Oh joy. how fun. *eye roll*

Oh dear. Once again I am dealing with children who are older than me.

I am quite immature for a 15 year old, but mature at the same time. Get it? I'm immature with my friends, yet mature with the people that I'm not that close with. Let's just say I let go with my friends.
I don't really care about looks. Well, my looks to be exact. I don't exactly go with the fashion and do the latest trends and all that whatnot. Frankly, I don't give a damn about those shit.
People don't like me for that (I am quite hated, or disliked, in my class for reasons that I don't even bother to know). I've learned my lesson from a past experience.

How would you like almost have a whole class hate you? :) I have that almost every year. the worst was during my fourth grade when they even had a club. Of course, I was naive and a crybaby back then. I told the teacher as soon as I found out. And they were punished for it. Ah memories... Thinking back, my childhood was pretty lame. Not that I've lived for a long time for me to actually say that. LOL.

But enough of that.

Today, I am once again dealing with the biggest child in my life: my Father.
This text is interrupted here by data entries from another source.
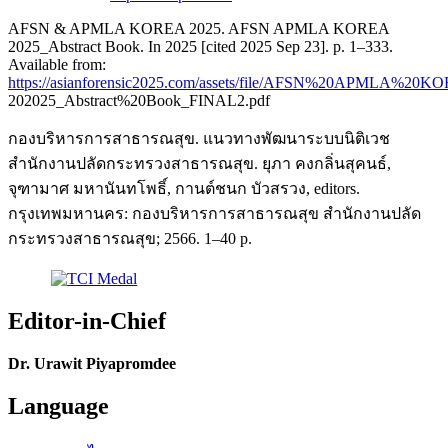
AFSN & APMLA KOREA 2025. AFSN APMLA KOREA
2025_Abstract Book. In 2025 [cited 2025 Sep 23]. p. 1–333.
Available from:
https://asianforensic2025.com/assets/file/AFSN%20APMLA%20
202025_Abstract%20Book_FINAL2.pdf
กองบริหารการสาธารณสุข. แนวทางพัฒนาระบบนิติเวช
สำนักงานปลัดกระทรวงสาธารณสุข. ยุภา คงกลิ่นสุคนธ์,
จุฑามาศ มหานันทโพธิ์, กานต์ชนก บัวสรวง, editors.
กรุงเทพมหานคร: กองบริหารการสาธารณสุข สำนักงานปลัด
กระทรวงสาธารณสุข; 2566. 1–40 p.
Editor-in-Chief
Dr. Urawit Piyapromdee
Language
Don't get me wrong. He provides us well with the daily necessities needed to live in this wretched world. He's not childish about the normal things.

He's just really selfish. like a child. Well, he is a bigot. He's narrow minded. What he thinks, his beliefs and everything, he forces that to others. Ever since he had a promotion in his job and got a better pay and my mother left tot work for Canad, he;s been like this. But when my mother is home, he's like an angel. See? A real child.

To put it in much more simpler terms, he finds every little thing to get mad about and he blows this up to be bigger than it really was.

He's not the only one who's pissing me off right now. The second one is a childhood friend of mine. He's nice and all, but he takes things way to seriously and he takes things way out of proportion.

I have many reasons on why he is pissing me off, but the short version is that he's acting like a child, but doesn't want to admit it. He likes someone, and he's doing everything he can to make that person like him back that he's dragging everyone around him to help him. Everyone knows about this though, I won't be surprised if the apple of his eye doesn't notice that he's practically screaming to everyone his love for her.

Sigh...

Now I am once again being forced to bed, at this very moment. My father has this rule that when he sleeps, everyone must sleep the same time he does. Well, not exactly in those terms... I have to sleep at 10. and I get off from school at 5:15, get home at around 7. He expects me to do my homework and those god damned performance task in 3 hours and I still have to take a bath, eat, and do the other things he's ordering me to do.

I seriously want to reprimand these people for being so idiotic.